__DATA TO PROCESS__:
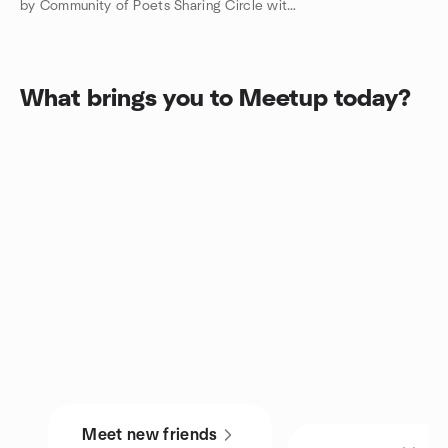
by Community of Poets Sharing Circle with Darlene Witte PHD
What brings you to Meetup today?
Meet new friends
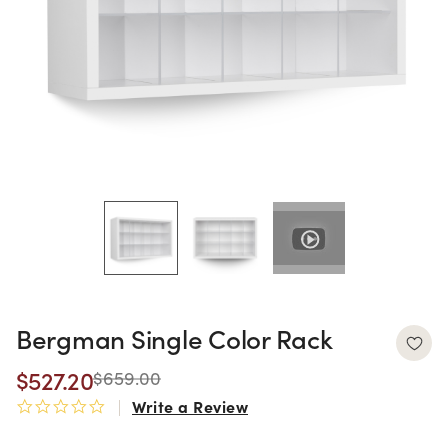
Bergman Single Color Rack
$527.20
$659.00
Write a Review
0.0 star rating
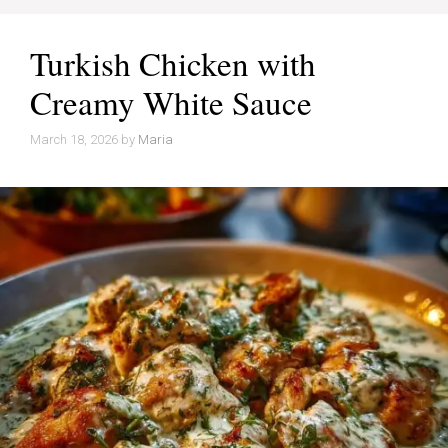
Turkish Chicken with
Creamy White Sauce
March 18, 2026
by
Maria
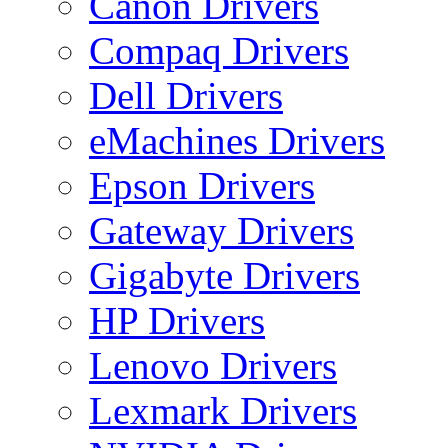
Canon Drivers
Compaq Drivers
Dell Drivers
eMachines Drivers
Epson Drivers
Gateway Drivers
Gigabyte Drivers
HP Drivers
Lenovo Drivers
Lexmark Drivers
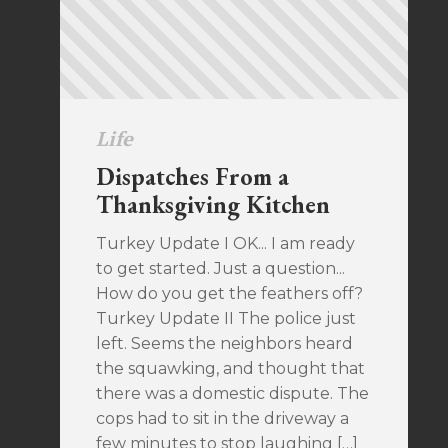
Life
Dispatches From a
Thanksgiving Kitchen
Turkey Update I OK... I am ready
to get started. Just a question...
How do you get the feathers off?
Turkey Update II The police just
left. Seems the neighbors heard
the squawking, and thought that
there was a domestic dispute. The
cops had to sit in the driveway a
few minutes to stop laughing […]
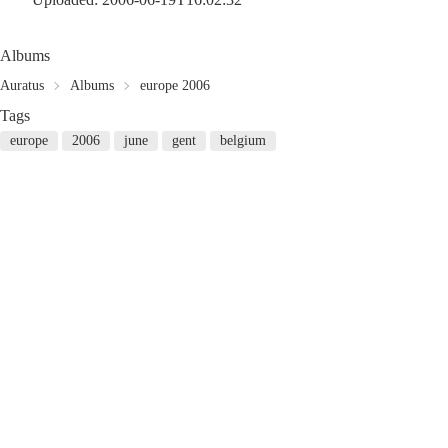
Albums
Auratus
Albums
europe 2006
Tags
europe
2006
june
gent
belgium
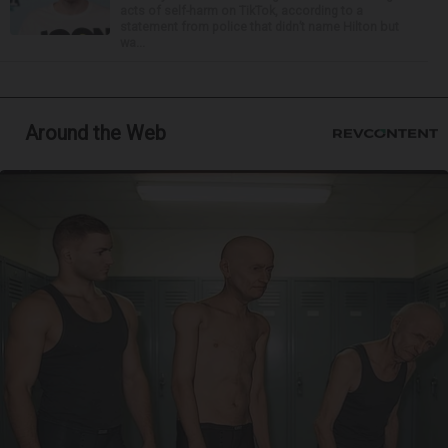
acts of self-harm on TikTok, according to a
statement from police that didn’t name Hilton but
wa...
Around the Web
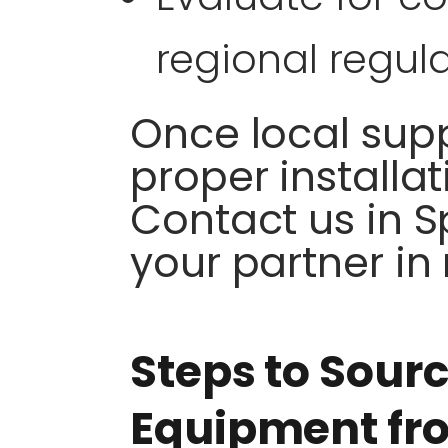
regional regula
Once local suppl
proper installat
Contact us in Sp
your partner in
Steps to Sour
Equipment fro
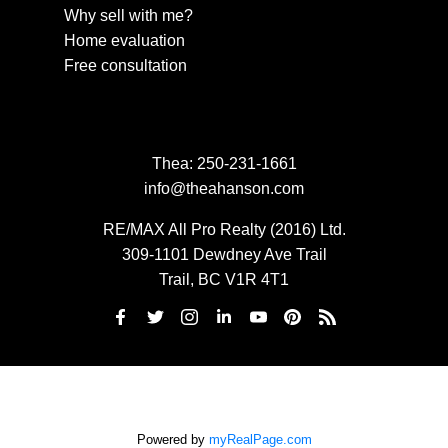
Why sell with me?
Home evaluation
Free consultation
Thea:
250-231-1661
info@theahanson.com
RE/MAX All Pro Realty (2016) Ltd.
309-1101 Dewdney Ave Trail
Trail, BC V1R 4T1
Powered by
myRealPage.com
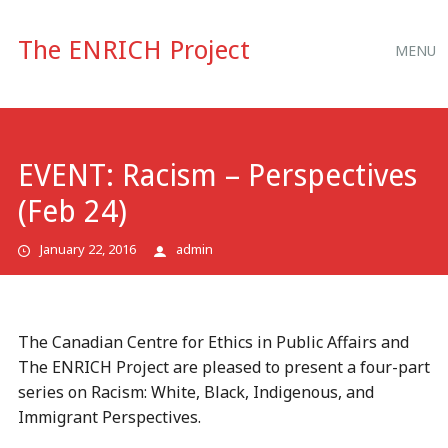
Main
Skip
The ENRICH Project
MENU
to
menu
content
EVENT: Racism – Perspectives
(Feb 24)
January 22, 2016
admin
The Canadian Centre for Ethics in Public Affairs and
The ENRICH Project are pleased to present a four-part
series on Racism: White, Black, Indigenous, and
Immigrant Perspectives.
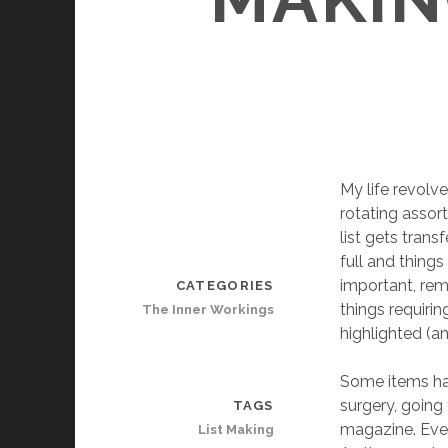
My life revolve
rotating assor
list gets tran
full and things
important, rema
CATEGORIES
things requiri
The Inner Workings
highlighted (a
Some items hav
surgery, going 
TAGS
magazine. Even 
List Making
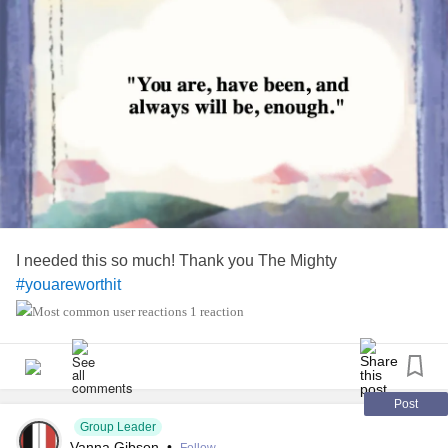
I needed this so much! Thank you The Mighty
#youareworthit
1 reaction
Post
Group Leader
Vanna Gibson
•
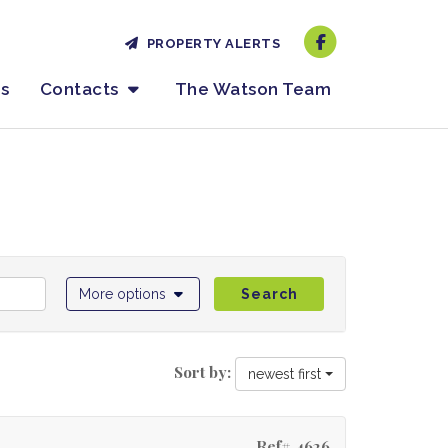
PROPERTY ALERTS
es
Contacts
The Watson Team
More options
Search
Sort by:
newest first
Ref# 4626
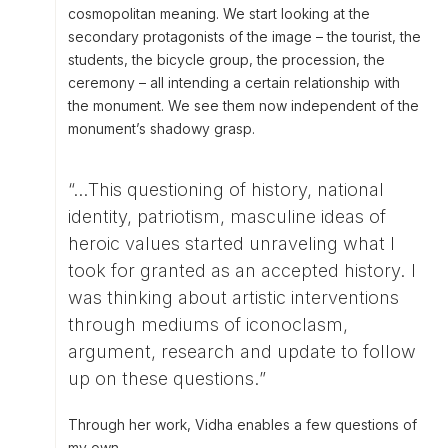
cosmopolitan meaning. We start looking at the
secondary protagonists of the image – the tourist, the
students, the bicycle group, the procession, the
ceremony – all intending a certain relationship with
the monument. We see them now independent of the
monument’s shadowy grasp.
“…This questioning of history, national
identity, patriotism, masculine ideas of
heroic values started unraveling what I
took for granted as an accepted history. I
was thinking about artistic interventions
through mediums of iconoclasm,
argument, research and update to follow
up on these questions.”
Through her work, Vidha enables a few questions of
my own.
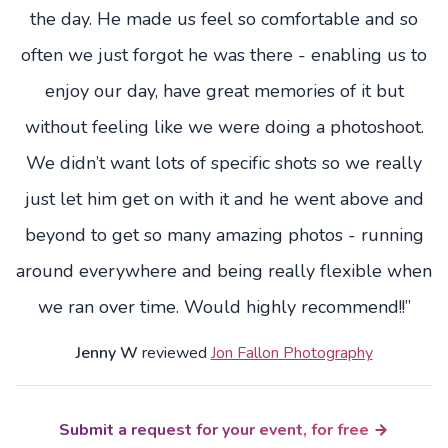
the day. He made us feel so comfortable and so
often we just forgot he was there - enabling us to
enjoy our day, have great memories of it but
without feeling like we were doing a photoshoot.
We didn’t want lots of specific shots so we really
just let him get on with it and he went above and
beyond to get so many amazing photos - running
around everywhere and being really flexible when
we ran over time. Would highly recommend!!”
Jenny W
reviewed
Jon Fallon Photography
Submit a request for your event, for free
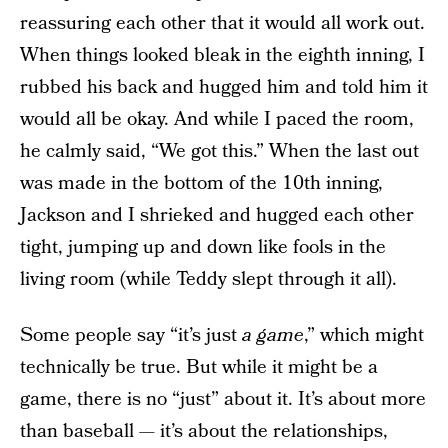
reassuring each other that it would all work out.
When things looked bleak in the eighth inning, I
rubbed his back and hugged him and told him it
would all be okay. And while I paced the room,
he calmly said, “We got this.” When the last out
was made in the bottom of the 10th inning,
Jackson and I shrieked and hugged each other
tight, jumping up and down like fools in the
living room (while Teddy slept through it all).
Some people say “it’s just
a game
,” which might
technically be true. But while it might be a
game, there is no “just” about it. It’s about more
than baseball — it’s about the relationships,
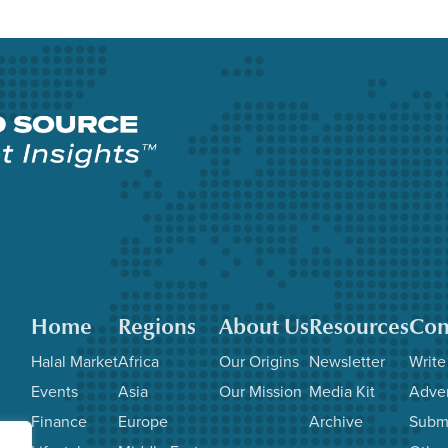
Home
Regions
About Us
Resources
Con
Halal Market
Africa
Our Origins
Newsletter
Write
Events
Asia
Our Mission
Media Kit
Adver
Finance
Europe
Archive
Subm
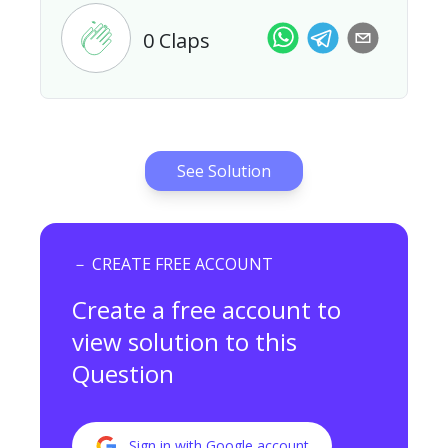
0
Claps
See Solution
－ CREATE FREE ACCOUNT
Create a free account to
view
solution to this
Question
Sign in with Google account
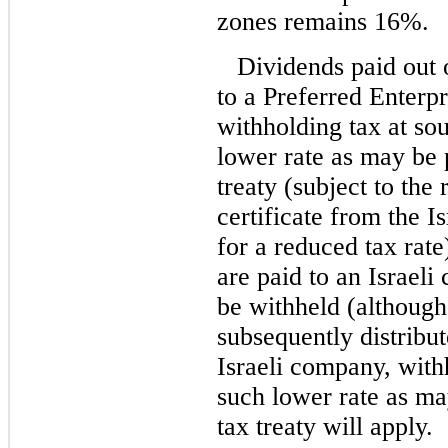
zones remains 16%.
Dividends paid out 
to a Preferred Enterpr
withholding tax at sou
lower rate as may be 
treaty (subject to the
certificate from the I
for a reduced tax rat
are paid to an Israeli
be withheld (although
subsequently distribut
Israeli company, with
such lower rate as ma
tax treaty will apply.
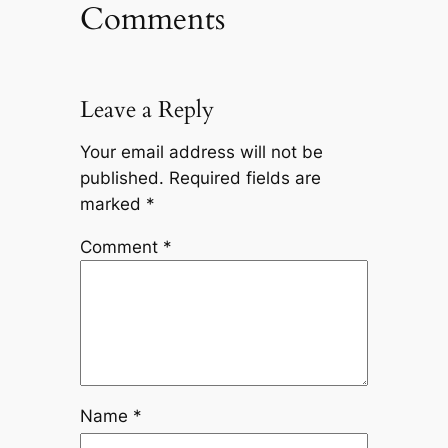
Comments
Leave a Reply
Your email address will not be
published.
Required fields are
marked
*
Comment
*
Name
*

__TASK TO CARRY OUT__: Leaving pictures out, output the lines of the data above from the one with "info@theahanson.com" through the one with "things requiri", word for word.

__WORKED SOLUTION__:
info@theahanson.com
RE/MAX All Pro Realty (2016) Ltd.
309-1101 Dewdney Ave Trail
Trail, BC V1R 4T1
Powered by
myRealPage.com
Main
Skip
The ENRICH Project
MENU
to
menu
content
EVENT: Racism – Perspectives
(Feb 24)
January 22, 2016
admin
The Canadian Centre for Ethics in Public Affairs and
The ENRICH Project are pleased to present a four-part
series on Racism: White, Black, Indigenous, and
Immigrant Perspectives.
My life revolve
rotating assor
list gets tran
full and things
important, rema
CATEGORIES
things requiri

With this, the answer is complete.